- [Directions] Scan the records for the string "group"; copy each line where it occurs.

*** Begin section ***

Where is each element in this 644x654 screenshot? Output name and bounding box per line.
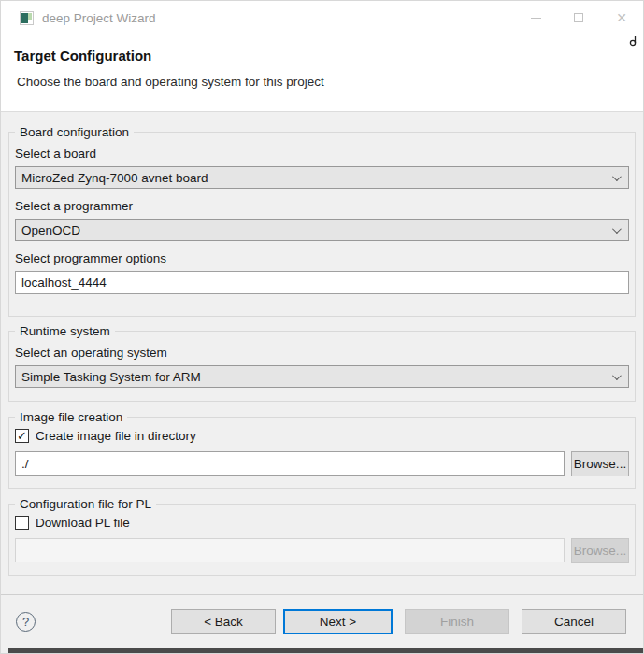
runtime-system-group: Runtime system Select an operating syste… — [8, 331, 636, 402]
page-subtitle: Choose the board and operating system fo… — [17, 75, 643, 89]
minimize-icon — [531, 18, 541, 19]
image-directory-input[interactable] — [15, 451, 565, 476]
back-button[interactable]: < Back — [171, 609, 276, 634]
help-icon[interactable]: ? — [16, 612, 36, 632]
chevron-down-icon — [612, 371, 622, 380]
programmer-select[interactable]: OpenOCD — [15, 219, 629, 241]
download-pl-check-row: Download PL file — [15, 516, 629, 530]
minimize-button[interactable] — [514, 1, 557, 35]
download-pl-label: Download PL file — [36, 516, 130, 530]
download-pl-checkbox[interactable] — [15, 516, 29, 530]
finish-button: Finish — [405, 609, 509, 634]
pl-file-row: Browse... — [15, 538, 629, 563]
programmer-options-label: Select programmer options — [15, 251, 629, 265]
operating-system-select[interactable]: Simple Tasking System for ARM — [15, 365, 629, 388]
create-image-label: Create image file in directory — [36, 429, 196, 443]
select-programmer-label: Select a programmer — [15, 199, 629, 213]
chevron-down-icon — [612, 224, 622, 234]
programmer-select-value: OpenOCD — [21, 223, 612, 237]
select-os-label: Select an operating system — [15, 346, 629, 360]
footer-buttons: < Back Next > Finish Cancel — [171, 609, 626, 634]
pl-file-input — [15, 538, 565, 562]
window-bottom-edge — [8, 648, 643, 653]
group-legend: Runtime system — [15, 323, 115, 339]
button-bar: ? < Back Next > Finish Cancel — [1, 594, 643, 648]
window-controls: ✕ — [514, 1, 643, 35]
operating-system-select-value: Simple Tasking System for ARM — [21, 370, 612, 384]
close-icon: ✕ — [616, 11, 627, 24]
group-legend: Image file creation — [15, 409, 127, 425]
maximize-button[interactable] — [557, 1, 600, 35]
pl-configuration-group: Configuration file for PL Download PL fi… — [8, 504, 636, 576]
group-legend: Configuration file for PL — [15, 496, 156, 512]
board-configuration-group: Board configuration Select a board Micro… — [8, 132, 636, 317]
board-select-value: MicroZed Zynq-7000 avnet board — [21, 171, 612, 185]
chevron-down-icon — [612, 172, 622, 181]
create-image-check-row: ✓ Create image file in directory — [15, 429, 629, 443]
cancel-button[interactable]: Cancel — [522, 609, 626, 634]
app-icon — [20, 11, 34, 25]
create-image-checkbox[interactable]: ✓ — [15, 429, 29, 443]
group-legend: Board configuration — [15, 124, 134, 140]
close-button[interactable]: ✕ — [600, 1, 643, 35]
wizard-content: Board configuration Select a board Micro… — [1, 112, 643, 594]
stylus-cursor-artifact — [629, 35, 638, 48]
select-board-label: Select a board — [15, 147, 629, 161]
pl-browse-button: Browse... — [571, 538, 629, 563]
board-select[interactable]: MicroZed Zynq-7000 avnet board — [15, 166, 629, 189]
window-title: deep Project Wizard — [42, 11, 156, 25]
programmer-options-input[interactable] — [15, 271, 629, 294]
image-file-creation-group: Image file creation ✓ Create image file … — [8, 417, 636, 489]
next-button[interactable]: Next > — [283, 609, 393, 634]
page-title: Target Configuration — [14, 48, 643, 64]
maximize-icon — [574, 13, 583, 22]
wizard-dialog: deep Project Wizard ✕ Target Configurati… — [0, 0, 644, 654]
image-browse-button[interactable]: Browse... — [571, 451, 629, 476]
image-directory-row: Browse... — [15, 451, 629, 476]
titlebar: deep Project Wizard ✕ — [1, 1, 643, 35]
wizard-header: Target Configuration Choose the board an… — [1, 35, 643, 112]
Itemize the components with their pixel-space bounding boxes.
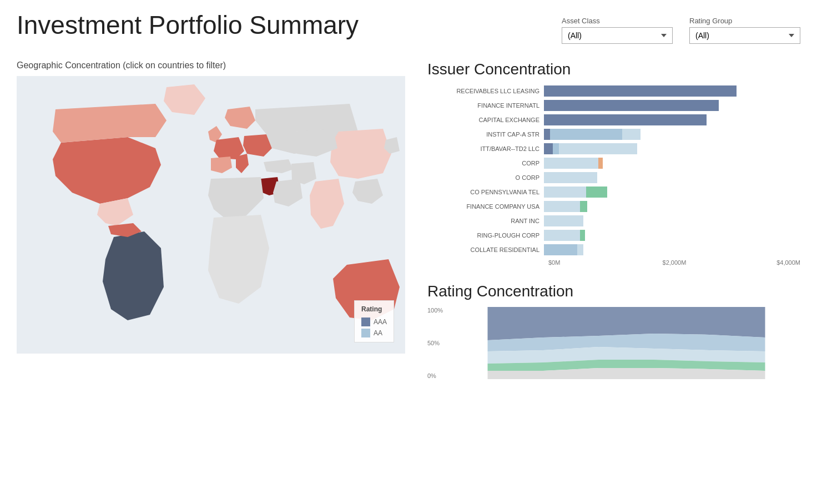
bar-area: [544, 99, 800, 112]
aa-bar-segment: [544, 244, 577, 255]
bar-row: FINANCE INTERNATL: [427, 99, 800, 112]
aaa-swatch: [361, 317, 370, 326]
filters-row: Asset Class (All) Equity Fixed Income Al…: [562, 17, 800, 44]
bar-label: FINANCE INTERNATL: [427, 102, 544, 109]
bar-row: RING-PLOUGH CORP: [427, 229, 800, 241]
aaa-bar-segment: [544, 100, 719, 111]
rating-group-label: Rating Group: [689, 17, 800, 25]
aa-label: AA: [374, 329, 382, 337]
a-bar-segment: [559, 143, 637, 154]
bar-row: CAPITAL EXCHANGE: [427, 114, 800, 126]
bar-row: FINANCE COMPANY USA: [427, 200, 800, 213]
aaa-bar-segment: [544, 129, 550, 140]
canada-path[interactable]: [53, 104, 167, 143]
rating-group-filter-group: Rating Group (All) AAA AA A BBB Below In…: [689, 17, 800, 44]
aaa-bar-segment: [544, 143, 553, 154]
legend-item-aaa: AAA: [361, 317, 387, 326]
other-bar-segment: [598, 158, 603, 169]
right-panel: Issuer Concentration RECEIVABLES LLC LEA…: [427, 61, 800, 379]
bar-row: O CORP: [427, 172, 800, 184]
a-bar-segment: [577, 244, 583, 255]
bar-label: RECEIVABLES LLC LEASING: [427, 88, 544, 94]
legend-item-aa: AA: [361, 329, 387, 337]
y-0: 0%: [427, 372, 452, 379]
bar-row: RECEIVABLES LLC LEASING: [427, 85, 800, 97]
bar-area: [544, 186, 800, 198]
main-content: Geographic Concentration (click on count…: [17, 61, 800, 379]
map-legend: Rating AAA AA: [354, 300, 394, 342]
map-section-title: Geographic Concentration (click on count…: [17, 61, 416, 70]
bbb-bar-segment: [580, 201, 587, 212]
a-bar-segment: [544, 230, 580, 241]
rating-chart-svg: [452, 307, 800, 379]
rating-area-chart: [452, 307, 800, 379]
bar-area: [544, 128, 800, 140]
bar-row: COLLATE RESIDENTIAL: [427, 244, 800, 256]
a-bar-segment: [544, 158, 598, 169]
bar-area: [544, 200, 800, 213]
left-panel: Geographic Concentration (click on count…: [17, 61, 416, 379]
rating-concentration-section: Rating Concentration 100% 50% 0%: [427, 283, 800, 379]
x-tick-4000: $4,000M: [717, 259, 800, 266]
a-bar-segment: [622, 129, 641, 140]
y-50: 50%: [427, 340, 452, 346]
rating-group-select[interactable]: (All) AAA AA A BBB Below Investment Grad…: [689, 27, 800, 44]
bar-row: INSTIT CAP-A STR: [427, 128, 800, 140]
bar-label: CORP: [427, 160, 544, 167]
aa-bar-segment: [550, 129, 622, 140]
issuer-concentration-section: Issuer Concentration RECEIVABLES LLC LEA…: [427, 61, 800, 266]
bar-label: O CORP: [427, 174, 544, 181]
aaa-label: AAA: [374, 318, 387, 326]
page-title: Investment Portfolio Summary: [17, 11, 359, 39]
bar-label: COLLATE RESIDENTIAL: [427, 246, 544, 253]
asset-class-filter-group: Asset Class (All) Equity Fixed Income Al…: [562, 17, 673, 44]
x-axis: $0M $2,000M $4,000M: [548, 259, 800, 266]
bar-row: CO PENNSYLVANIA TEL: [427, 186, 800, 198]
a-bar-segment: [544, 201, 580, 212]
bar-label: INSTIT CAP-A STR: [427, 131, 544, 138]
a-bar-segment: [544, 215, 583, 226]
bar-label: RING-PLOUGH CORP: [427, 232, 544, 239]
a-bar-segment: [544, 172, 597, 183]
bbb-bar-segment: [580, 230, 585, 241]
page-container: Investment Portfolio Summary Asset Class…: [0, 0, 817, 390]
bar-label: ITT/BAVAR--TD2 LLC: [427, 145, 544, 152]
aa-bar-segment: [553, 143, 559, 154]
china-path[interactable]: [330, 129, 391, 179]
bar-area: [544, 215, 800, 227]
issuer-concentration-title: Issuer Concentration: [427, 61, 800, 78]
asset-class-select[interactable]: (All) Equity Fixed Income Alternative: [562, 27, 673, 44]
bar-label: CAPITAL EXCHANGE: [427, 117, 544, 123]
legend-title: Rating: [361, 305, 387, 313]
asset-class-label: Asset Class: [562, 17, 673, 25]
bar-area: [544, 172, 800, 184]
map-container[interactable]: Rating AAA AA: [17, 76, 405, 365]
bar-chart: RECEIVABLES LLC LEASINGFINANCE INTERNATL…: [427, 85, 800, 256]
world-map-svg[interactable]: [17, 76, 405, 354]
bar-label: CO PENNSYLVANIA TEL: [427, 189, 544, 195]
bar-area: [544, 114, 800, 126]
bar-area: [544, 244, 800, 256]
aaa-bar-segment: [544, 85, 737, 97]
rating-concentration-title: Rating Concentration: [427, 283, 800, 300]
x-tick-2000: $2,000M: [632, 259, 716, 266]
bar-row: RANT INC: [427, 215, 800, 227]
bar-area: [544, 143, 800, 155]
aaa-bar-segment: [544, 114, 707, 125]
a-bar-segment: [544, 187, 586, 198]
bar-label: FINANCE COMPANY USA: [427, 203, 544, 210]
bar-area: [544, 229, 800, 241]
aa-swatch: [361, 329, 370, 337]
bar-label: RANT INC: [427, 218, 544, 224]
bar-row: CORP: [427, 157, 800, 169]
bar-area: [544, 157, 800, 169]
bbb-bar-segment: [586, 187, 607, 198]
header-row: Investment Portfolio Summary Asset Class…: [17, 11, 800, 44]
y-100: 100%: [427, 307, 452, 314]
x-tick-0: $0M: [548, 259, 632, 266]
bar-area: [544, 85, 800, 97]
bar-row: ITT/BAVAR--TD2 LLC: [427, 143, 800, 155]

*** End section ***

- [Written reply]
runtime-system-group: Runtime system Select an operating syste… — [8, 331, 636, 402]
group-legend: Runtime system — [15, 323, 115, 339]
group-legend: Image file creation — [15, 409, 127, 425]
pl-configuration-group: Configuration file for PL Download PL fi… — [8, 504, 636, 576]
group-legend: Configuration file for PL — [15, 496, 156, 512]
board-configuration-group: Board configuration Select a board Micro… — [8, 132, 636, 317]
group-legend: Board configuration — [15, 124, 134, 140]
image-file-creation-group: Image file creation ✓ Create image file … — [8, 417, 636, 489]
rating-group-label: Rating Group: [689, 17, 800, 25]
rating-group-filter-group: Rating Group (All) AAA AA A BBB Below In…: [689, 17, 800, 44]
rating-group-select[interactable]: (All) AAA AA A BBB Below Investment Grad…: [689, 27, 800, 44]
asset-class-filter-group: Asset Class (All) Equity Fixed Income Al…: [562, 17, 673, 44]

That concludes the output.